*** Dataset records Section Begins ***
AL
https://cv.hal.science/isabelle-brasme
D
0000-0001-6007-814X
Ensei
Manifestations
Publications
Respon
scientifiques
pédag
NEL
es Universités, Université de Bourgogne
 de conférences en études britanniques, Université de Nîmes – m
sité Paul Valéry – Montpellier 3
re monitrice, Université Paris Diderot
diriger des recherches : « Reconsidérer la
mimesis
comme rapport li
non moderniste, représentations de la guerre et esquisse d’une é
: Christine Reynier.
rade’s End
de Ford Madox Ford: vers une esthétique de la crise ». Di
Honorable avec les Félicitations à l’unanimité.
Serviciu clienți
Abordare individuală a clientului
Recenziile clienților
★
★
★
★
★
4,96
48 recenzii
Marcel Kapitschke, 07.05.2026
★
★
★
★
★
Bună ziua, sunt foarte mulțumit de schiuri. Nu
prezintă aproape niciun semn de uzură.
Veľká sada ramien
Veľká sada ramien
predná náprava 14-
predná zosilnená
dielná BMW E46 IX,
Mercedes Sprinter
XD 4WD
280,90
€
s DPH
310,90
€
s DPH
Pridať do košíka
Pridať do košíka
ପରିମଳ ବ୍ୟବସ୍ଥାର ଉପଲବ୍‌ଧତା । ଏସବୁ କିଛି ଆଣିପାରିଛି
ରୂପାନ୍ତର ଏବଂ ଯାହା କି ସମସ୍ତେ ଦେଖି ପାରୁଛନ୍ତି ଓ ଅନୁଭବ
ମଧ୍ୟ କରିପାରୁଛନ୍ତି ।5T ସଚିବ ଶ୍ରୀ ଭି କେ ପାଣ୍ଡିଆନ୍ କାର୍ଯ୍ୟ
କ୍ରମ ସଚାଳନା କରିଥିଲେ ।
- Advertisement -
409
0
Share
*** Dataset records Section Ends ***
*** Dataset records Section Begins ***
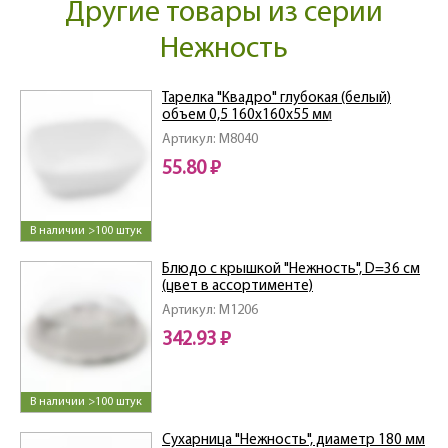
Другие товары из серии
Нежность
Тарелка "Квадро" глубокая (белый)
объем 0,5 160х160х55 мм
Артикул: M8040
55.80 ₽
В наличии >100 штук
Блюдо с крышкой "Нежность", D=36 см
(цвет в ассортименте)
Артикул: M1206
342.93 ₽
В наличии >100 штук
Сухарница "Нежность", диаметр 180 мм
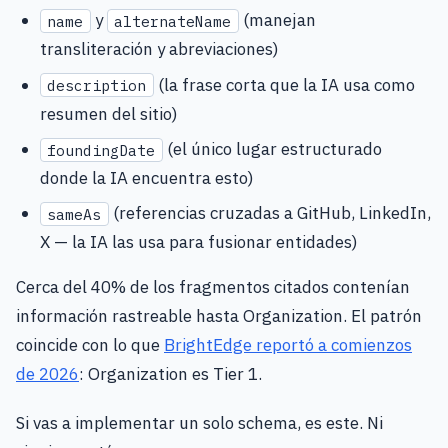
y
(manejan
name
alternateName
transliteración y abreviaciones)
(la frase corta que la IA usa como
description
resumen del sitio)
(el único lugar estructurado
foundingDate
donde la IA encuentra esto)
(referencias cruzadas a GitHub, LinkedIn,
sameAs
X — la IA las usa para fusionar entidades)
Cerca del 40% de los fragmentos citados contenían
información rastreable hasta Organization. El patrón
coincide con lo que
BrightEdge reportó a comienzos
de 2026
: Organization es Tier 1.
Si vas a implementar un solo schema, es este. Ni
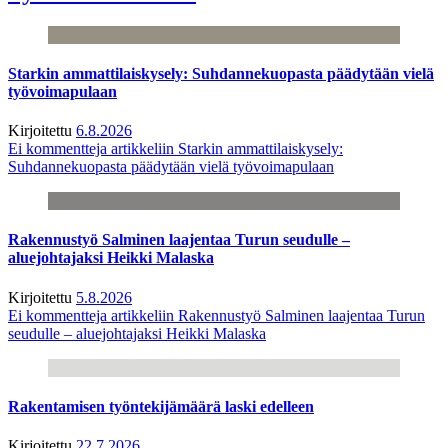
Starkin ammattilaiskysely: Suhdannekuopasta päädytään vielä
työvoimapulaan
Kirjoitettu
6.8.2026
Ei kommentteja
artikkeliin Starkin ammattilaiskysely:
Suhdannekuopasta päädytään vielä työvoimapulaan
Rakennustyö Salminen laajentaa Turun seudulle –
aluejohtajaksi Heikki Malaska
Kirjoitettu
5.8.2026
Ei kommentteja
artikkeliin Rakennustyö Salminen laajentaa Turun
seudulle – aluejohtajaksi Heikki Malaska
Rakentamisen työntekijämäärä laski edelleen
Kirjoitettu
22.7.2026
*** Dataset records Section Ends ***
*** Dataset records Section Begins ***
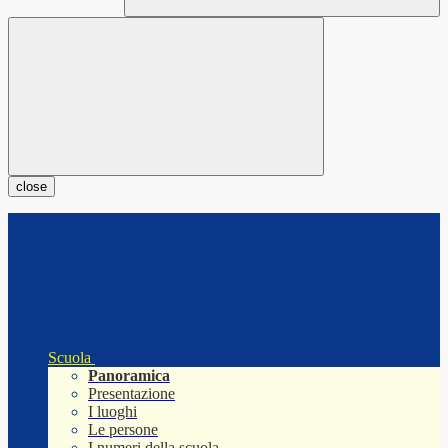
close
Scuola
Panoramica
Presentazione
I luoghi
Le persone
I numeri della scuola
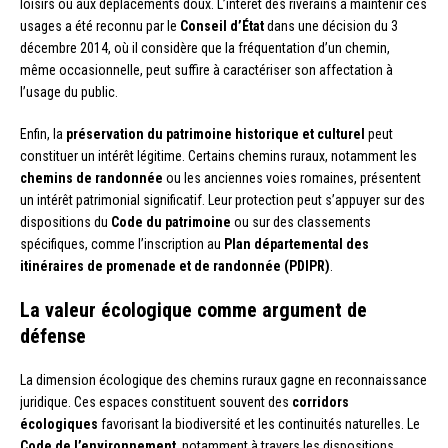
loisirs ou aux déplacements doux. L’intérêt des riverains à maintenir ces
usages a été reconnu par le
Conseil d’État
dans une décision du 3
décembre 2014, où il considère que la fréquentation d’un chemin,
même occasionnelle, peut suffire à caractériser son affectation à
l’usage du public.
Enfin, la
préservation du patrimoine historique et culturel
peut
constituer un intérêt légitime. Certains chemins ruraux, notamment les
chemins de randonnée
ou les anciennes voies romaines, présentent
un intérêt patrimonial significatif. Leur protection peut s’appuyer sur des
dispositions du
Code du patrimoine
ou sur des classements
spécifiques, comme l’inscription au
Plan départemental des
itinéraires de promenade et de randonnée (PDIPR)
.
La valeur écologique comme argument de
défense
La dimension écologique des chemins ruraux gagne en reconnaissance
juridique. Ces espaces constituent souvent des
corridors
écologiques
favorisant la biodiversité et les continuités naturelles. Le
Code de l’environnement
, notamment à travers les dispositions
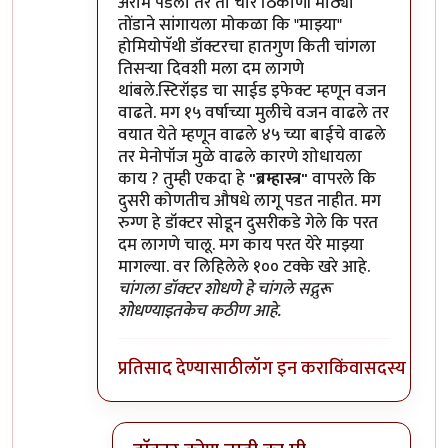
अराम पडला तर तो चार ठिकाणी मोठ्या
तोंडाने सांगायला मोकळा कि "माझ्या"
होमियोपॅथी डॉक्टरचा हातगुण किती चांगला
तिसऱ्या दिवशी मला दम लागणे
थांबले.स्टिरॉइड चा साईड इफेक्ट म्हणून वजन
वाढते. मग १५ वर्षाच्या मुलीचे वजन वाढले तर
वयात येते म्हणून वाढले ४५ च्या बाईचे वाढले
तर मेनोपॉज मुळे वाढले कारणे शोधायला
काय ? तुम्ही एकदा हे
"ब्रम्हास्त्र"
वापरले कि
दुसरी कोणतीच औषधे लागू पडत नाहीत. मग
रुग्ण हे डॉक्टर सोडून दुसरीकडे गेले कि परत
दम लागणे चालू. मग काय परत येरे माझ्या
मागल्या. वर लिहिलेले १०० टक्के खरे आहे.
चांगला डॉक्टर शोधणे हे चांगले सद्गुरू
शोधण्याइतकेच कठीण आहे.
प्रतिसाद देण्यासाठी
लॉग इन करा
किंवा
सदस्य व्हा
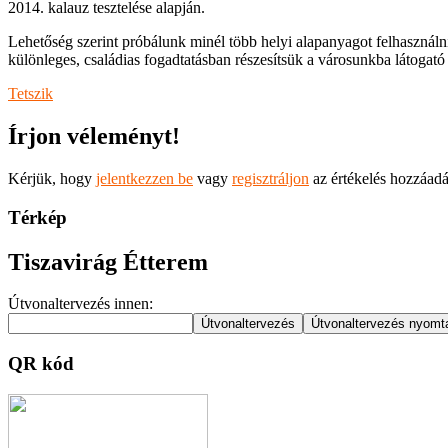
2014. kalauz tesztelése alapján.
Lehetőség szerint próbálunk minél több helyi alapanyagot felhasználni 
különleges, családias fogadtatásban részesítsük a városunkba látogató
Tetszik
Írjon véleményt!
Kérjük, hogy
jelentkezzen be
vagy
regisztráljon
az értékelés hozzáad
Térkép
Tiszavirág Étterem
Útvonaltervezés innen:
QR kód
*** Dataset records Section Ends ***
Aim of the task: Among the entries above, locate the line with "Code de l’environnement" and the line with "मागल्या. वर लिहिलेले १०० टक्के खरे आहे.". Give those two lines and all lines between them again, exactly, leaving out the pictures.

Result of the exercise:
Code de l’environnement
, notamment à travers les dispositions
अराम पडला तर तो चार ठिकाणी मोठ्या
तोंडाने सांगायला मोकळा कि "माझ्या"
होमियोपॅथी डॉक्टरचा हातगुण किती चांगला
तिसऱ्या दिवशी मला दम लागणे
थांबले.स्टिरॉइड चा साईड इफेक्ट म्हणून वजन
वाढते. मग १५ वर्षाच्या मुलीचे वजन वाढले तर
वयात येते म्हणून वाढले ४५ च्या बाईचे वाढले
तर मेनोपॉज मुळे वाढले कारणे शोधायला
काय ? तुम्ही एकदा हे
"ब्रम्हास्त्र"
वापरले कि
दुसरी कोणतीच औषधे लागू पडत नाहीत. मग
रुग्ण हे डॉक्टर सोडून दुसरीकडे गेले कि परत
दम लागणे चालू. मग काय परत येरे माझ्या
मागल्या. वर लिहिलेले १०० टक्के खरे आहे.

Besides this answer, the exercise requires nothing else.